Horst ... Warum? Seit einem Jahr schweigt Köhler

Horst ... Wer? Als er zum Staatsoberhaupt gewählt wurde, war Horst Köhler den meisten unbekannt. Sein verstörender Rücktritt heute vor einem Jahr hinterließ viele Fragezeichen.

Der klassizistische Langhans-Saal des Schlosses Bellevue präsentiert sich in behaglich warmem Licht. Zwei Gestecke weißer Rosen schmücken den Raum. Vor der Fensterfront zum Park ist die Standarte des Bundespräsidenten aufgestellt, zudem ein Rednerpult.

Davor, durch eine rote Kordel abgeschirmt, tummeln sich Reporter, Fotografen und Kameraleute auf drei Podien. Viele von ihnen haben den Raum schon oft betreten, stets lädt der Bundespräsident auch hier zum Neujahrsempfang.

Es ist Punkt 14 Uhr am 31. Mai 2010, heute vor einem Jahr, als sich die hintere weiße Flügeltür vom Salon Luise zum Saal hin öffnet. Horst und Eva Luise Köhler schreiten Hand in Hand und ernsten Blickes zum Rednerpult. Beide sind dunkel gekleidet, sie lächeln nicht. Nach ihrem schüchternen Winken, das die Köhlers während der sechs Jahre an der Spitze des Staates in ihr Repertoire übernommen haben, ist ihnen nicht zumute.

Gerade einmal drei Minuten lang zeigt sich das Präsidentenpaar an jenem 31. Mai 2010. Die Länge und die Bedeutung jenes Auftritts, sie passen so gar nicht zusammen.
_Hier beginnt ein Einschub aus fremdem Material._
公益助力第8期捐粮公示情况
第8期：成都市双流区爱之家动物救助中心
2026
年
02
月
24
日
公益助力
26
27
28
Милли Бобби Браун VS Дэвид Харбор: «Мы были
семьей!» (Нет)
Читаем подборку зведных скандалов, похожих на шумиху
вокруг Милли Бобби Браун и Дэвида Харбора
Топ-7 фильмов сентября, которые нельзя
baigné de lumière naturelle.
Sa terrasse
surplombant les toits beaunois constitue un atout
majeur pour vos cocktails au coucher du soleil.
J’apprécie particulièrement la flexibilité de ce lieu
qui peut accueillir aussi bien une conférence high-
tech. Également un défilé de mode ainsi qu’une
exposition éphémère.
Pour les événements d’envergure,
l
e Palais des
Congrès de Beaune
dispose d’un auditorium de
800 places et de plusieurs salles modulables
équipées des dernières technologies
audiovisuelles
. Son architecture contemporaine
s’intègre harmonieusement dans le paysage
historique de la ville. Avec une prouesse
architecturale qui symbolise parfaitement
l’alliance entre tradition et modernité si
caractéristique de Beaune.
„Ich erkläre hiermit meinen Rücktritt vom Amt des Bundespräsidenten – mit sofortiger Wirkung“ , sagt Horst Köhler nach nur wenigen Sekunden.

Während seines knappen Statements blickt er immer wieder auf. Köhler wirkt unsicher. Mit kargen zwölf Worten, mit trauriger Miene abgelesen von einer Karteikarte, verkündet er seinen Rücktritt. In diesem Moment verliert Deutschland sein Staatsoberhaupt. So etwas hat es noch nicht gegeben. Ein Hauch von Staatskrise liegt in der Luft.

Die Frage nach dem Warum

Ein Jahr später aber liegt dieser Rücktritt schon „gefühlt“ viel länger zurück. Die Amtszeit Köhler und ihr plötzliches Ende sind gewissermaßen Zeitgeschichte. Nicht nur, weil Nachfolger Christian Wulff inzwischen im Schloss Bellevue angekommen ist – und von Köhler kaum noch etwas zu hören ist.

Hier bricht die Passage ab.